Document Type

Article

Publication Title

Rutgers Law Journal

Publication Date

Winter 2003

Abstract

This article is a critique of two competing theories of contract interpretation, the textual approach, focusing exclusively on the parties' words, and the contextual approach, focusing on the circumstances surrounding the contract. Both approaches nominally aim to ascertain and give effect to the parties' original intent, but the means to this same end can differ dramatically. Each approach has strong theoretical and precedential support, and each has merit as an academic theory. An analysis of cases involving options or warrants drafted with missing or incomplete anti-dilution provisions illustrates the shortcomings of both theories. In practice, some courts are applying the principles of contract interpretation in such an inappropriate or incorrect fashion as to render the principles virtually meaningless. In all but one of the cases discussed herein, the courts used principles of contract interpretation to reach results that cannot be justified under the literal terms of such principles, and that do not further the underlying purpose of such principles. Instead, the courts used the principles primarily as a means to achieve some subjective judicial end, with the judge giving lip-service to the principles to justify the desired result. The inconsistent and insupportable results in this area of the law evidence, in a microcosm, the broader problems with judicial interpretation of contracts in general.
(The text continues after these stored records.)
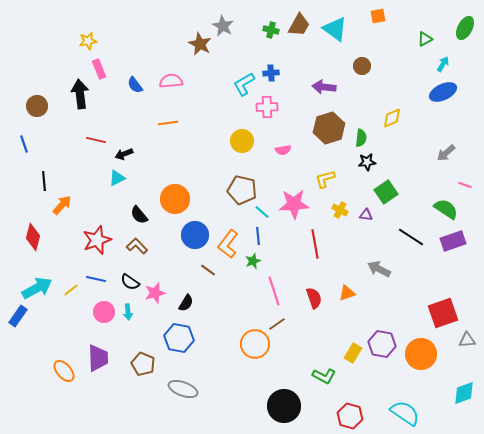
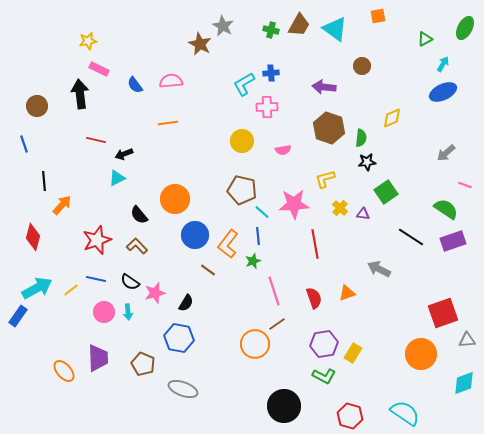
pink rectangle at (99, 69): rotated 42 degrees counterclockwise
brown hexagon at (329, 128): rotated 24 degrees counterclockwise
yellow cross at (340, 210): moved 2 px up; rotated 14 degrees clockwise
purple triangle at (366, 215): moved 3 px left, 1 px up
purple hexagon at (382, 344): moved 58 px left; rotated 20 degrees counterclockwise
cyan diamond at (464, 393): moved 10 px up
Part I of this article examines both the textual and contextual approaches to contract interpretation, analyzing the “plain meaning rule” indicated by the textual approach and the Restatement principles regarding the omission of essential contract terms indicated by the contextual approach.

Part II is an analysis of various courts' misapplication of the plain meaning rule and the Restatement principles in their respective interpretations of option or warrant agreements that lack, or contain incomplete, anti-dilution provisions. The Part examines six judicial opinions, in five of which the court supplied the missing anti-dilution provision by stretching the principles of contract interpretation beyond the point of reasonableness. The sixth court declined to supply an adjustment provision, but, in so doing, also misapplied the principle of contract interpretation it cited. These unsound decisions may conform to some judicial notion of common sense, but they are not supportable as a matter of stare decisis under the principles of contract interpretation relied on therein.

Part III is an analysis of the New York Court of Appeals decision in Reiss v. Financial Performance Corp. in which the court correctly applied a systematic, contextual approach to contract interpretation. The article concludes that each of the cases analyzed might have been decided differently, had the judge elected to use a different approach to contract interpretation or used the chosen approach correctly. The benefits of a system of stare decisis are compromised by the incorrect application of precedents. This conclusion threatens the stability of our system of freedom of contract and illustrates the need to rein in the inconsistency with which courts interpret all contracts, not just option and warrant agreements.